On a cold May day in a steady drizzle, a small group gathered in the cemetery outside the St. Multose Church in Kinsale, Ireland. Sheltered by black umbrellas, they stood at the grave of someone who for more than 100 years was identified only as “An Unknown Victim (Woman).” A small group, including the descendants of victims and survivors of the same tragedy that took the young woman’s life, paid homage to her. That morning, a gravestone changed that designation over a century after her body was identified, a gravestone bearing the name Margaret MacKenzie Shineman.
I wonder about the details of the life of this woman who immigrated to the United States from Scotland, moved to Wyoming, and there met James Shineman, the man who would become her husband. She must have looked forward to seeing her mother again after a long time, to surprising her with her visit. Margaret and her new husband originally booked passage for the trip on a boat that was conscripted by the British government for service in World War I. When she was rebooked, the ship line upgraded her to second class, more comfortable lodging. Unfortunately, that boat, the Lusitania, was doomed by the firing of a German U-boat torpedo just a few kilometers off the shore of Kinsale. Margaret’s body was found at Kinsale, her husband James’ body washed up in nearby County Clare. Readers of Eric Larson’s excellent book on the sinking of the Lusitania, Dead Wake, might remember her story.

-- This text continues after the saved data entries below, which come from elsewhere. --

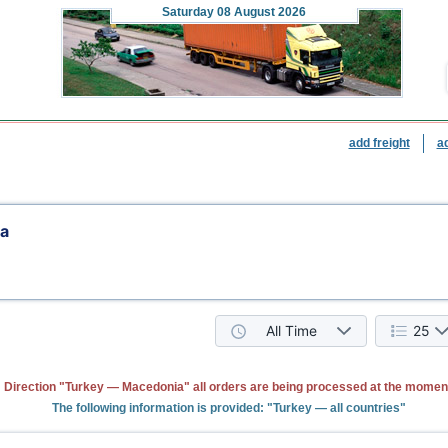
Saturday
08 August 2026
add freight
a
a
All Time
25
Direction "Turkey — Macedonia" all orders are being processed at the momen
The following information is provided: "Turkey — all countries"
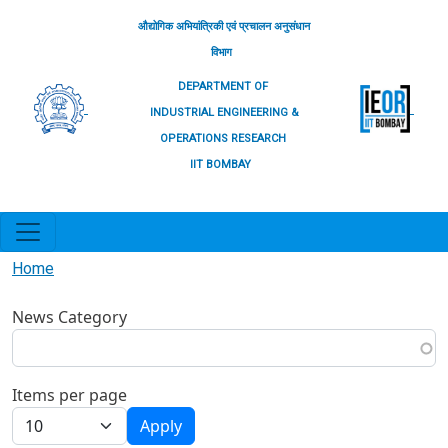
Skip to main content
औद्योगिक अभियांत्रिकी एवं प्रचालन अनुसंधान
विभाग
DEPARTMENT OF
INDUSTRIAL ENGINEERING &
OPERATIONS RESEARCH
IIT BOMBAY
Home
News Category
Items per page
Apply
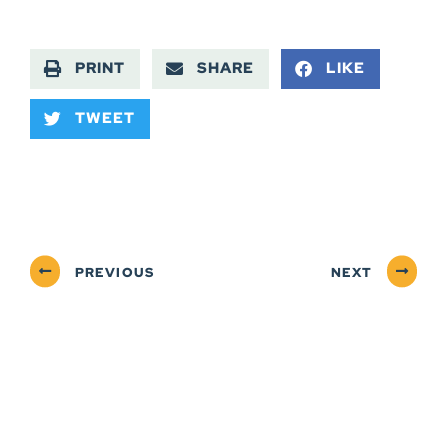
PRINT
SHARE
LIKE
TWEET
PREVIOUS
NEXT
ABOUT
NEWSROOM
SERVICES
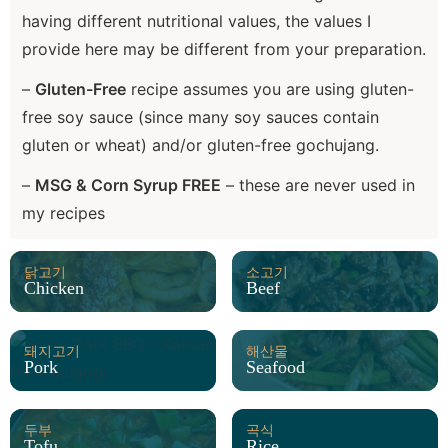
having different nutritional values, the values I
provide here may be different from your preparation.
–
Gluten-Free
recipe assumes you are using gluten-
free soy sauce (since many soy sauces contain
gluten or wheat) and/or gluten-free gochujang.
–
MSG & Corn Syrup FREE
– these are never used in
my recipes
닭고기
소고기
Chicken
Beef
돼지고기
해산물
Pork
Seafood
두부
곡식
Tofu
Rice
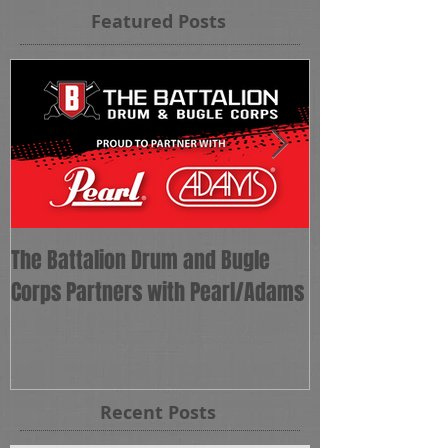
Featured Posts
The Battalion Drum and Bugle
The Battalion 
Corps Partners with Pearl/Adams
as Corps Direct
Recent Posts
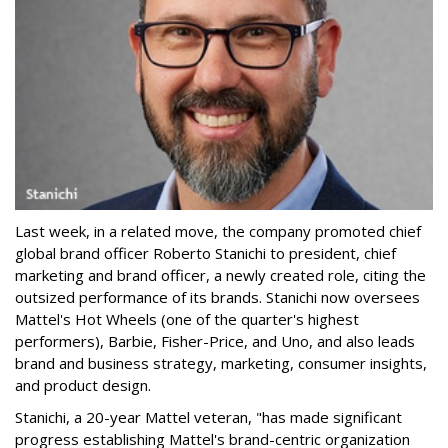
Last week, in a related move, the company promoted chief
global brand officer Roberto Stanichi to president, chief
marketing and brand officer, a newly created role, citing the
outsized performance of its brands. Stanichi now oversees
Mattel's Hot Wheels (one of the quarter's highest
performers), Barbie, Fisher-Price, and Uno, and also leads
brand and business strategy, marketing, consumer insights,
and product design.
Stanichi, a 20-year Mattel veteran, "has made significant
progress establishing Mattel's brand-centric organization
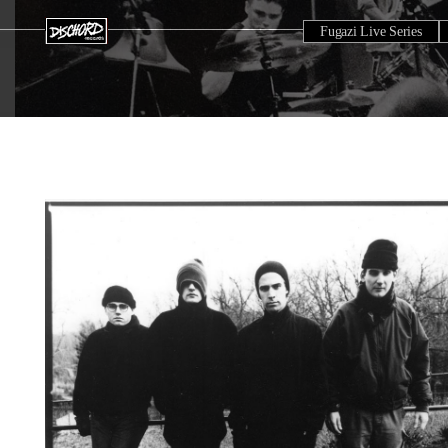
Fugazi Live Series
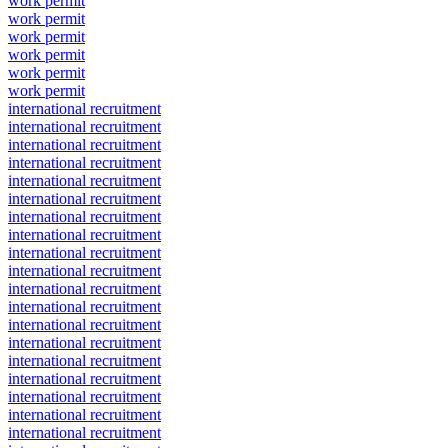
work permit
work permit
work permit
work permit
work permit
work permit
international recruitment
international recruitment
international recruitment
international recruitment
international recruitment
international recruitment
international recruitment
international recruitment
international recruitment
international recruitment
international recruitment
international recruitment
international recruitment
international recruitment
international recruitment
international recruitment
international recruitment
international recruitment
international recruitment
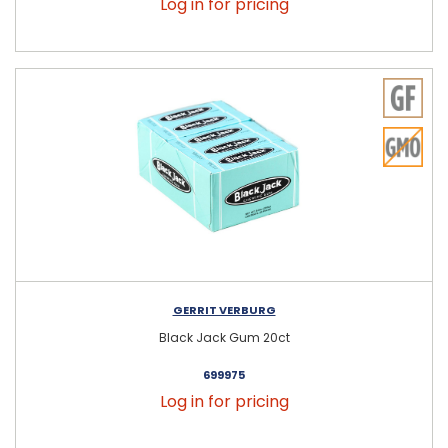
Log in for pricing
GERRIT VERBURG
Black Jack Gum 20ct
699975
Log in for pricing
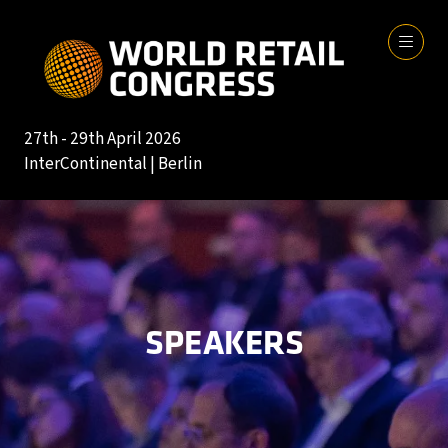
27th - 29th April 2026
InterContinental | Berlin
SPEAKERS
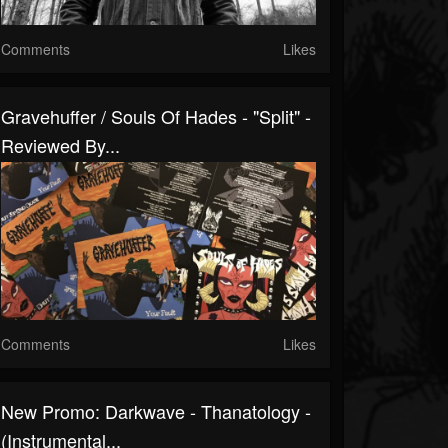
Comments
Likes
Gravehuffer / Souls Of Hades - "Split" -
Reviewed By...
Comments
Likes
New Promo: Darkwave - Thanatology -
(Instrumental...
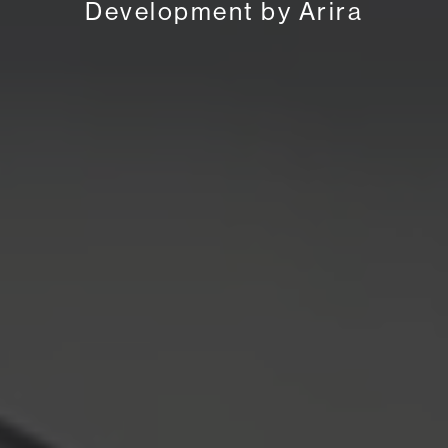
Development by Arira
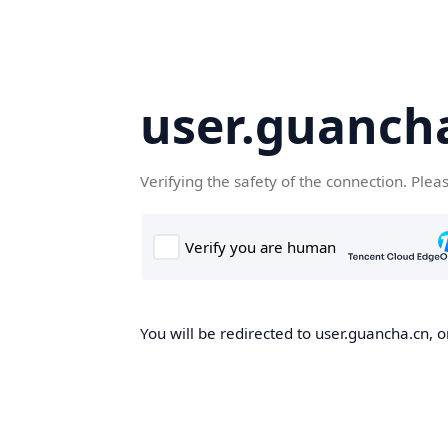
user.guanch
Verifying the safety of the connection. Plea
You will be redirected to user.guancha.cn, o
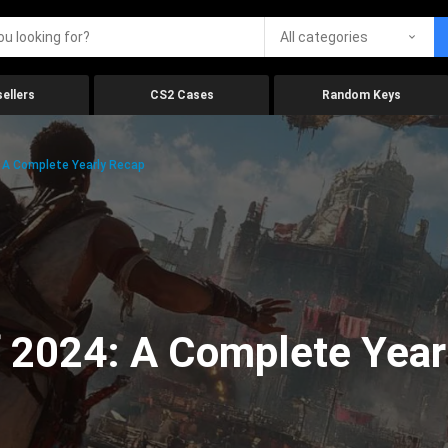
All categories
ellers
CS2 Cases
Random Keys
 A Complete Yearly Recap
 2024: A Complete Year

The sinking of the Lusitania on May 7, 2015, merited only a line or two of mention in my high school history book. Learning the stories of those like Margaret gives life to that horrific tragedy that took almost 1200 lives, 90 of them children, in the waters of the Atlantic. What moved me greatly is how at least some in this small town in western Ireland still commemorate the event more than a century after it happened. They remember, even as the rest of the world has moved on.
Most poignant is how this memory has endured by honoring the remains of one woman, whose hopes and dreams and promise of a life ended in one shattering moment on a clear day in May.